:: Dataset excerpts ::

+===+

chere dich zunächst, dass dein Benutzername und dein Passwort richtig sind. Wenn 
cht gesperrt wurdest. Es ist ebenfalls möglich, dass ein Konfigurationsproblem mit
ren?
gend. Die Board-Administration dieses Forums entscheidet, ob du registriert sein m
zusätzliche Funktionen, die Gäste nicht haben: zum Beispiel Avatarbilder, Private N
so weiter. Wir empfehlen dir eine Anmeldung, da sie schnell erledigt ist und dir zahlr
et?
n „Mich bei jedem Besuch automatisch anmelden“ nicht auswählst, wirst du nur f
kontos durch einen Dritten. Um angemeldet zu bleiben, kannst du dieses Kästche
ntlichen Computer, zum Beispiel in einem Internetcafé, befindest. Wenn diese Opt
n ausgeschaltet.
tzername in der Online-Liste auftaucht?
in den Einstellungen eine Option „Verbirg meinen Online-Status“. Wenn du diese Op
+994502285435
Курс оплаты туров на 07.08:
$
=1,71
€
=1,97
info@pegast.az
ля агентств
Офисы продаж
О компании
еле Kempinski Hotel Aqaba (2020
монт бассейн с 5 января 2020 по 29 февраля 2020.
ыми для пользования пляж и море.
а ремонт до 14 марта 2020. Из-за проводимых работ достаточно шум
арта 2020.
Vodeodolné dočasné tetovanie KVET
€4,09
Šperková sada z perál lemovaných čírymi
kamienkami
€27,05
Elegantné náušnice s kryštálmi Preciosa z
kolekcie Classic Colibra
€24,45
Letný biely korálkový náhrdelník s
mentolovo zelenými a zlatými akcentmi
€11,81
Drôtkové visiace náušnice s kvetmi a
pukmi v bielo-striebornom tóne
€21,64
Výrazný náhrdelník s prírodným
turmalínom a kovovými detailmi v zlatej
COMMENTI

+===+

:: REQUIRED WORK ::
Start copying at the line that contains "а ремонт до" and stop after the last line of the records, keeping every line exactly.

:: SOLUTION BELOW ::
а ремонт до 14 марта 2020. Из-за проводимых работ достаточно шум
арта 2020.
Vodeodolné dočasné tetovanie KVET
€4,09
Šperková sada z perál lemovaných čírymi
kamienkami
€27,05
Elegantné náušnice s kryštálmi Preciosa z
kolekcie Classic Colibra
€24,45
Letný biely korálkový náhrdelník s
mentolovo zelenými a zlatými akcentmi
€11,81
Drôtkové visiace náušnice s kvetmi a
pukmi v bielo-striebornom tóne
€21,64
Výrazný náhrdelník s prírodným
turmalínom a kovovými detailmi v zlatej
COMMENTI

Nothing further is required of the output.